Colorectal cancer is the third most commonly diagnosed cancer in men and women and the second leading cause of cancer-related deaths in the United States, killing nearly 56,000 people each year. Many of those deaths could be prevented with earlier detection. The five-year relative survival rate for people whose colorectal cancer is treated in an early stage is greater than 90 percent. Unfortunately, only 39 percent of colorectal cancers are found at that early stage. Once the cancer has spread to nearby organs or lymph nodes, the five-year relative survival rate decreases dramatically.

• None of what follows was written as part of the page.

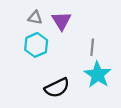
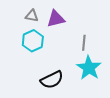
purple triangle: (61, 21) -> (56, 19), turned 48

ASGE screening guidelines recommend that, beginning at age 50, asymptomatic men and women at average risk for developing colorectal cancer should have a colonoscopy every 10 years. People with risk factors, such as a family history of colon cancer, should begin earlier. Patients are advised to discuss their risk factors with their physician to determine when to begin routine colorectal cancer screening and how often they should be screened.
Colorectal cancer can be present in people without symptoms, known family history, or predisposing conditions, such as inflammatory bowel disease.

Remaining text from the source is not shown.